● **Data provided**:
^^^^^^^^

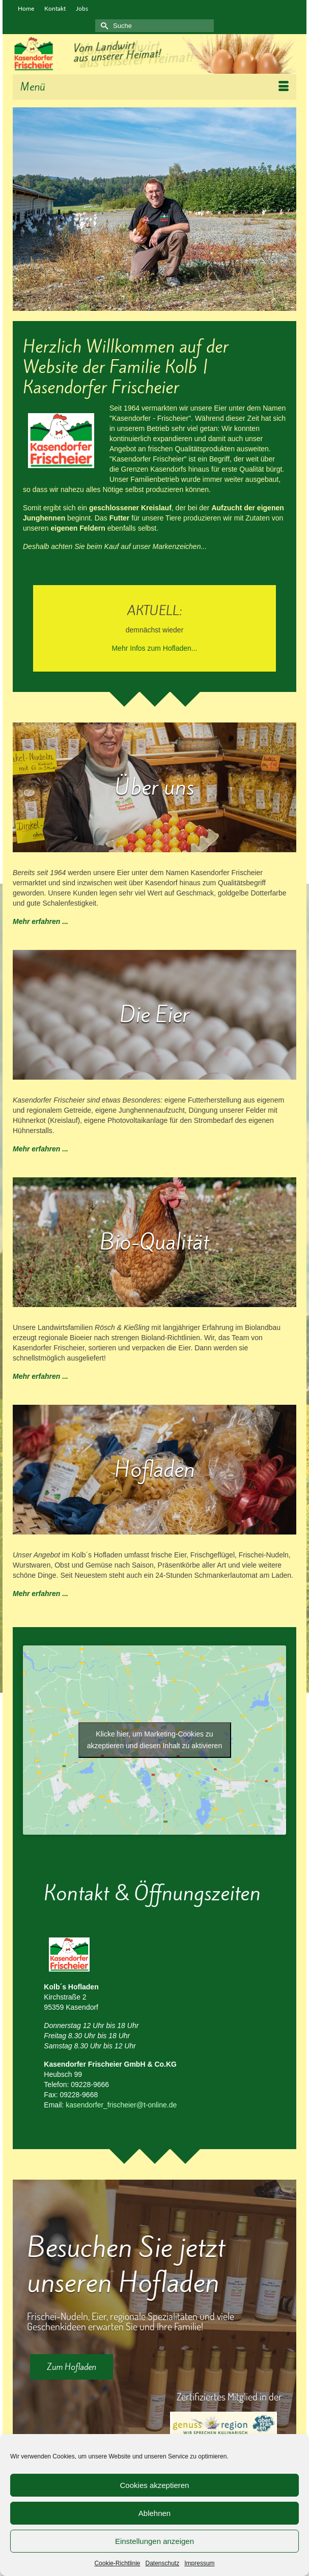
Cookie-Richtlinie (117, 2563)
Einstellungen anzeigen (154, 2541)
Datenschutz (163, 2563)
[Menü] (154, 87)
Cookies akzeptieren (154, 2485)
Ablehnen (154, 2513)
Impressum (199, 2563)
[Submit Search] (102, 25)
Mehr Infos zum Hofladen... (154, 648)
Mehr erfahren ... (40, 921)
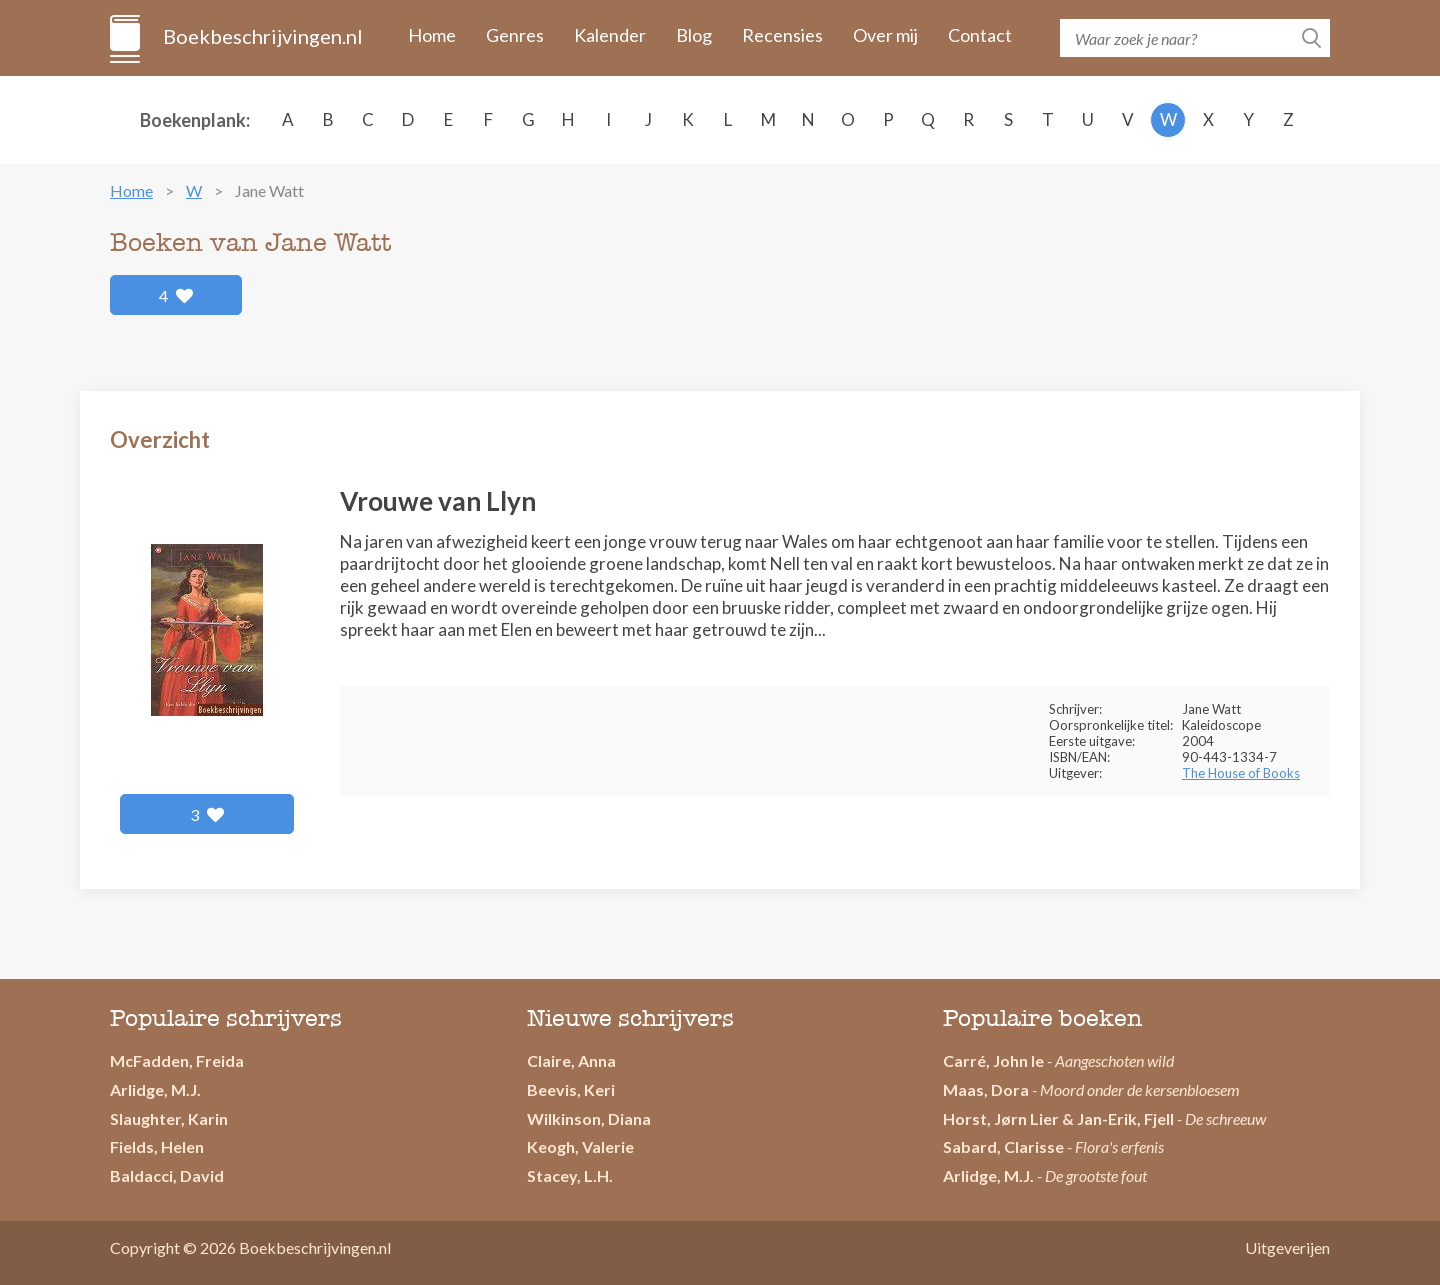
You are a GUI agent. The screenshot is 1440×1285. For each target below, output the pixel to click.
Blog (694, 35)
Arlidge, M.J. (155, 1089)
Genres (515, 35)
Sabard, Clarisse (1003, 1146)
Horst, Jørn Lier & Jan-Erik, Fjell (1058, 1118)
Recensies (782, 35)
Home (432, 35)
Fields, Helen (157, 1146)
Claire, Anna (571, 1060)
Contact (980, 35)
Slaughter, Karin (169, 1118)
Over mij (885, 35)
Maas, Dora (986, 1089)
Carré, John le (993, 1060)
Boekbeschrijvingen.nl (261, 36)
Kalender (610, 35)
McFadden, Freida (177, 1060)
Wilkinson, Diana (589, 1118)
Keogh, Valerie (580, 1146)
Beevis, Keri (571, 1089)
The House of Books (1241, 773)
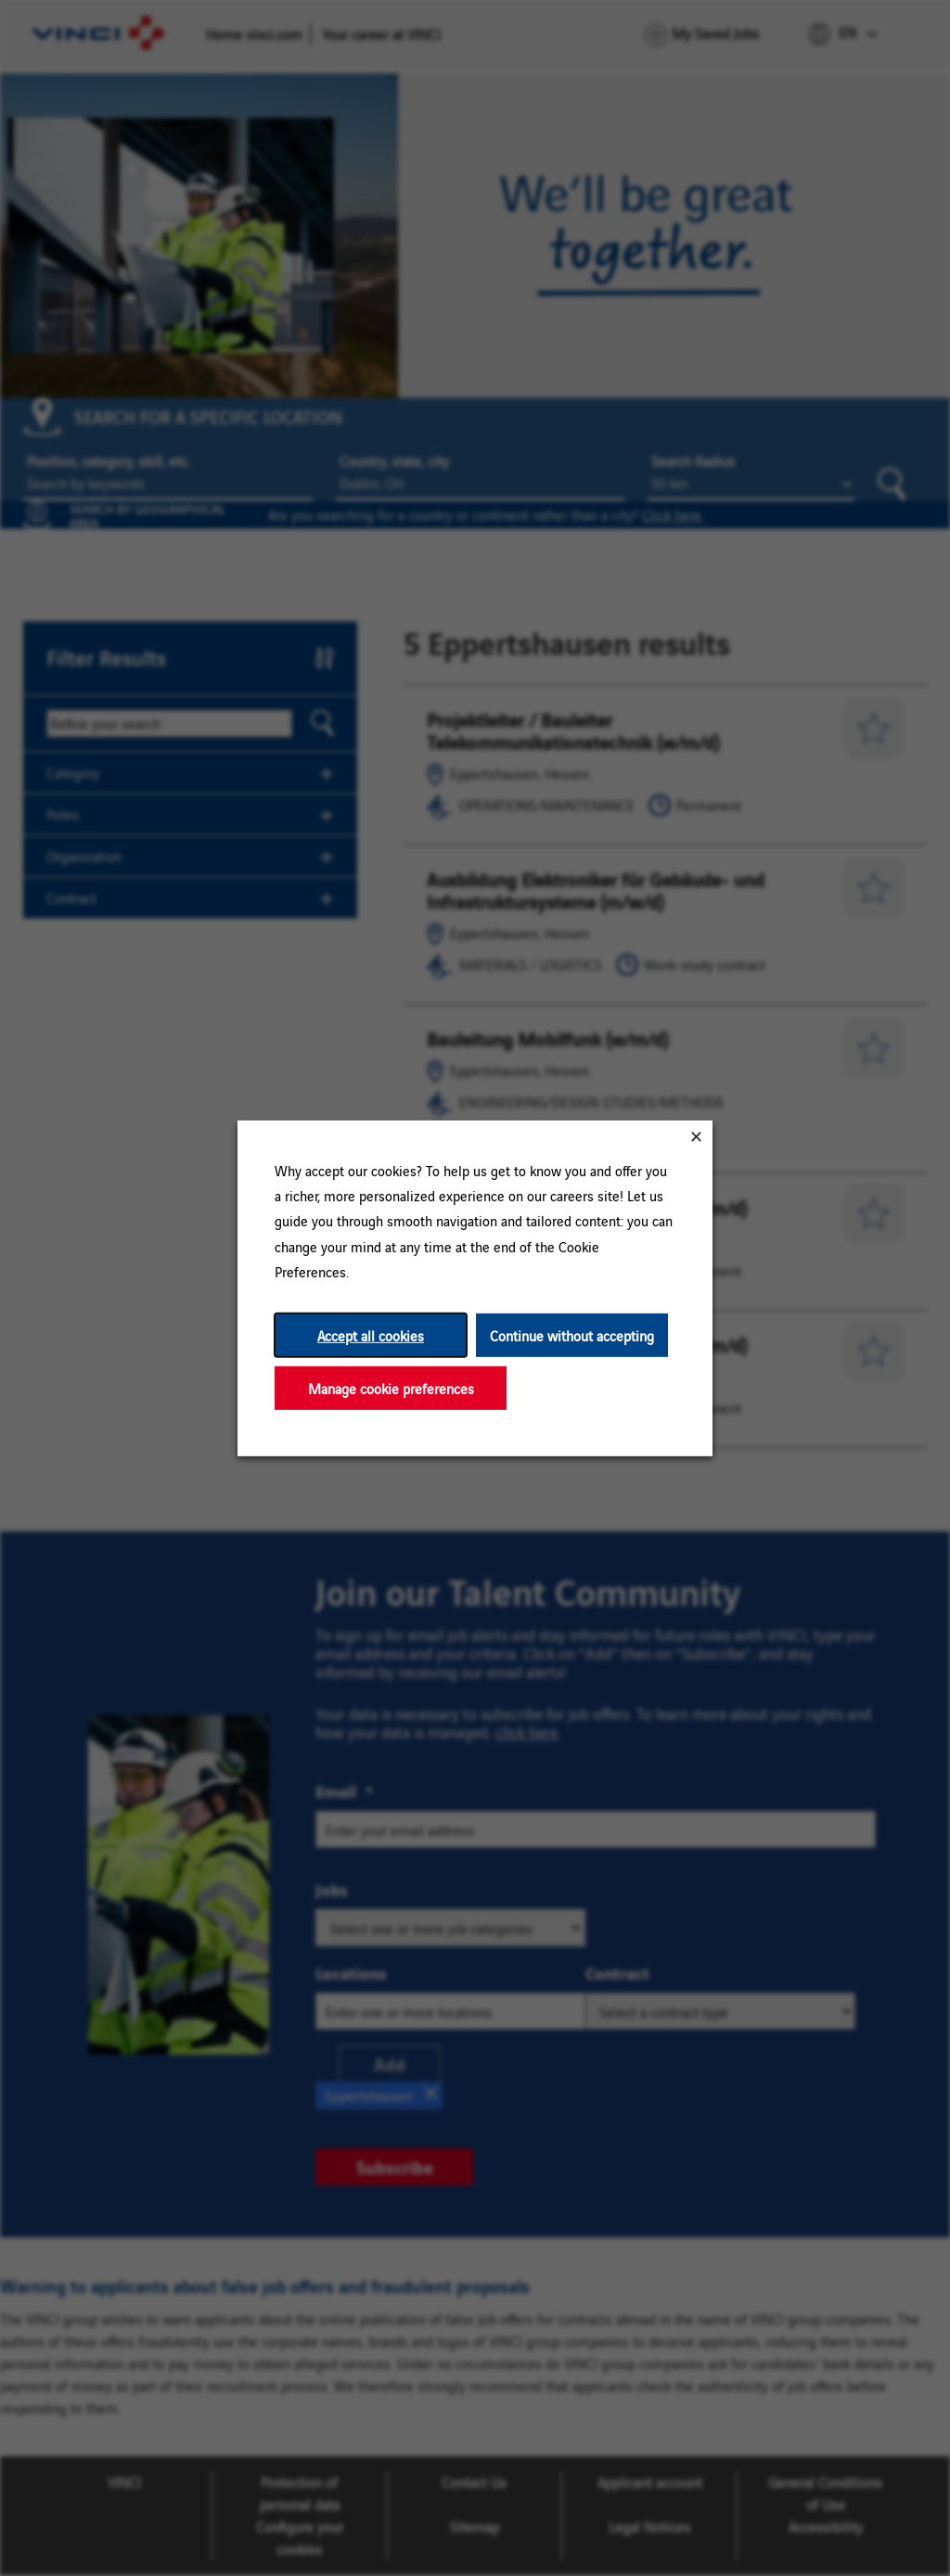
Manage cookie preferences (391, 1387)
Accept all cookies (370, 1334)
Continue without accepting (572, 1334)
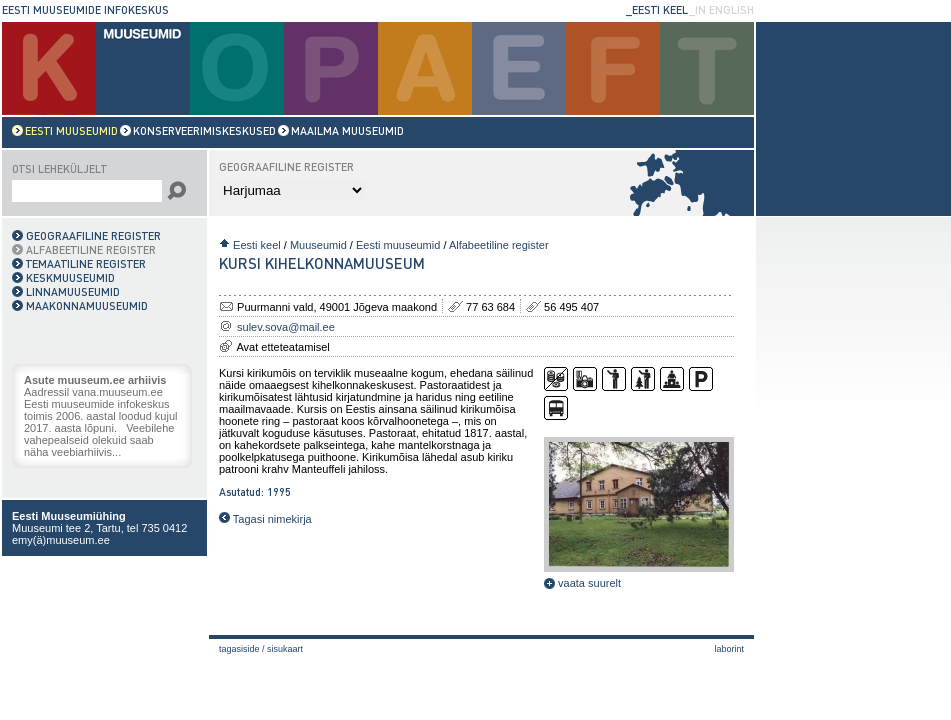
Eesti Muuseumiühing (69, 516)
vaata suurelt (582, 583)
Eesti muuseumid (398, 245)
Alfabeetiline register (499, 245)
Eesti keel (257, 245)
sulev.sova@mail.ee (286, 327)
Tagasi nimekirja (265, 519)
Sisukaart (285, 649)
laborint (729, 649)
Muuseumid (318, 245)
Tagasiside (239, 649)
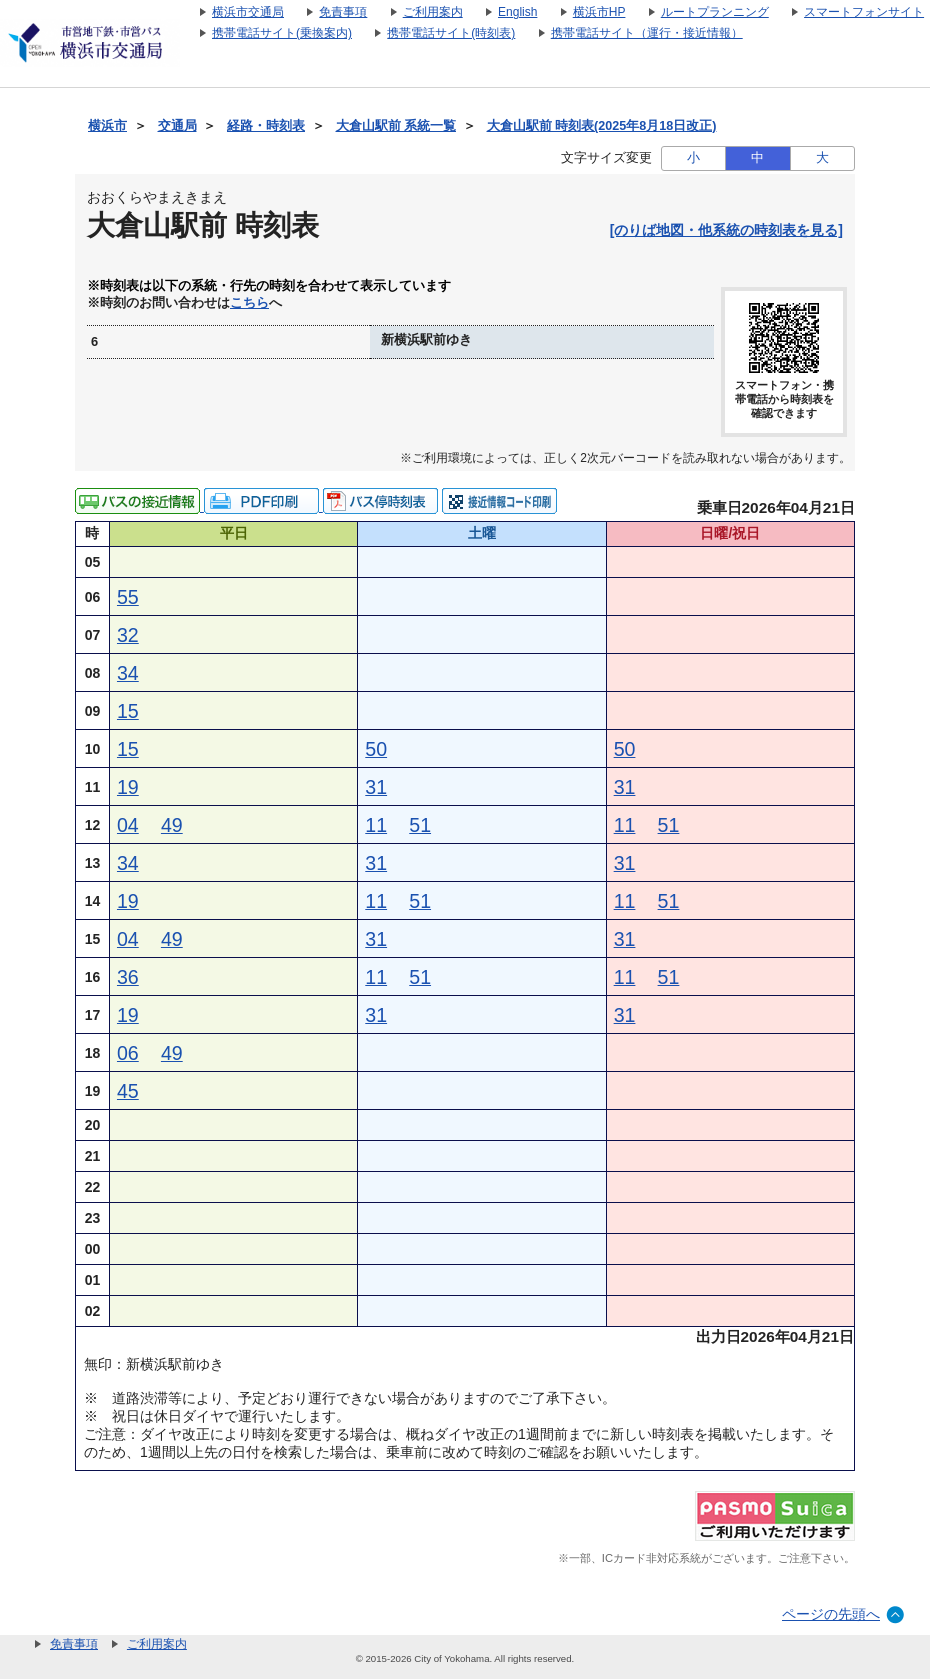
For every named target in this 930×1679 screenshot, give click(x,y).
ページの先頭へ (831, 1614)
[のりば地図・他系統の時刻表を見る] (726, 230)
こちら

^^^^^^^^

● **Task item**: Treating the line with "Alfabeetiline register (499, 245)" as the last line to include, retype the records exactly from their first line, excluding pictures.

● **Written answer**:
Cookie-Richtlinie (117, 2563)
Einstellungen anzeigen (154, 2541)
Datenschutz (163, 2563)
[Menü] (154, 87)
Cookies akzeptieren (154, 2485)
Ablehnen (154, 2513)
Impressum (199, 2563)
[Submit Search] (102, 25)
Mehr Infos zum Hofladen... (154, 648)
Mehr erfahren ... (40, 921)
You are a GUI agent. The screenshot is 1440×1285. For each target below, output the pixel to click.
Blog (694, 35)
Arlidge, M.J. (155, 1089)
Genres (515, 35)
Sabard, Clarisse (1003, 1146)
Horst, Jørn Lier & Jan-Erik, Fjell (1058, 1118)
Recensies (782, 35)
Home (432, 35)
Fields, Helen (157, 1146)
Claire, Anna (571, 1060)
Contact (980, 35)
Slaughter, Karin (169, 1118)
Over mij (885, 35)
Maas, Dora (986, 1089)
Carré, John le (993, 1060)
Boekbeschrijvingen.nl (261, 36)
Kalender (610, 35)
McFadden, Freida (177, 1060)
Wilkinson, Diana (589, 1118)
Keogh, Valerie (580, 1146)
Beevis, Keri (571, 1089)
The House of Books (1241, 773)
Manage cookie preferences (391, 1387)
Accept all cookies (370, 1334)
Continue without accepting (572, 1334)
Eesti Muuseumiühing (69, 516)
vaata suurelt (582, 583)
Eesti muuseumid (398, 245)
Alfabeetiline register (499, 245)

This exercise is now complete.